When OpenAI first revealed its o3 Ai model back in December, it was a big development. The company proudly stated that o3 could correctly answer over 25% of questions on FrontierMath, a infamously difficult set of math problems used to gauge advanced reasoning in AI systems. At the time, this looked like a major jump forward no other model had scored higher than 2% on the benchmark.
Mark Chen, OpenAI’s chief research officer, even emphasized during a livestream that all offerings out there have less than 2% on FrontierMath and that OpenAI’s internal tests using high compute settings pushed o3 beyond the 25% mark.
However, recent independent testing tells a different story.
Epoch AI, the organization behind the FrontierMath benchmark ran its own evaluation of o3 after the model’s public release in April 2025. Their results? Around 10% accuracy, a noticeable drop from OpenAI’s touted peak performance.
So what’s going on here?
Well, the answer isn’t so much about deception as it is about context. The version of o3 that OpenAI publicly launched appears to be different and less powerful than the one used in its December demonstrations. According to Epoch, several factors could explain the performance gap: differences in compute resources, the specific subset of problems tested, or changes in the benchmark dataset itself.
A post from the ARC Prize Foundation, which had early access to a preview version of o3, backed this up. They confirmed that the o3 tested earlier was not the same as the current public release, describing it as a more capable system likely operating with higher compute tiers. Those bigger models naturally tend to perform better but are costlier and slower and less suited to real-world deployment.
Even OpenAI’s own technical staff acknowledged this. Wenda Zhou, speaking on a recent livestream, noted that the released version of o3 had been fine-tuned for faster, more cost-efficient use not necessarily for acing benchmarks. In other words, OpenAI made trade-offs to optimize the model for real-world applications like chat and coding, rather than squeezing every drop of performance out of it in ideal conditions.
Interestingly, OpenAI’s newer models o3-mini-high and o4-mini are reportedly outperforming the original o3 on FrontierMath, showing that the company is still pushing the envelope, even if benchmark scores fluctuate.
This isn’t the first time a benchmark drama has hit the AI world. Meta and Elon Musk’s xAI have both been called out recently for inflating benchmark results or being less than clear about the models tested. And back in January, Epoch itself took some heat for failing to disclose OpenAI’s funding until after the original o3 announcement, stirring concerns about transparency.

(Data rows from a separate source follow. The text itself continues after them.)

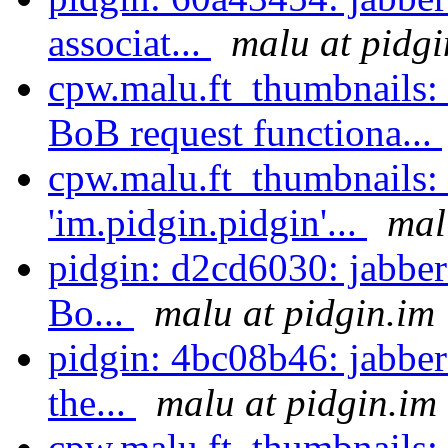
associat...
malu at pidgi
cpw.malu.ft_thumbnails:
BoB request functiona...
cpw.malu.ft_thumbnails:
'im.pidgin.pidgin'...
mal
pidgin: d2cd6030: jabber
Bo...
malu at pidgin.im
pidgin: 4bc08b46: jabber:
the...
malu at pidgin.im
cpw.malu.ft_thumbnails:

Related links you may find interesting
The Bigger Picture
While these debates may seem like technical squabbles, they reflect a deeper challenge in the AI space: How do we meaningfully evaluate models when performance can vary so wildly depending on the context and the company behind the data?
Benchmarks like FrontierMath, MMLU, and ARC-AGI provide helpful metrics, but they’re not the full story. What really matters for users whether developers, businesses, or the general public is how these models perform in real-world settings.
OpenAI is reportedly planning to release o3-pro soon, a more powerful tier expected to be closer to that original high-performance version. If that happens, we might see benchmark scores rise again along with a new wave of comparison debates.
When it comes to OpenAI o3 Ai model performance, context is everything and benchmarks should be read with a healthy dose of curiosity and caution.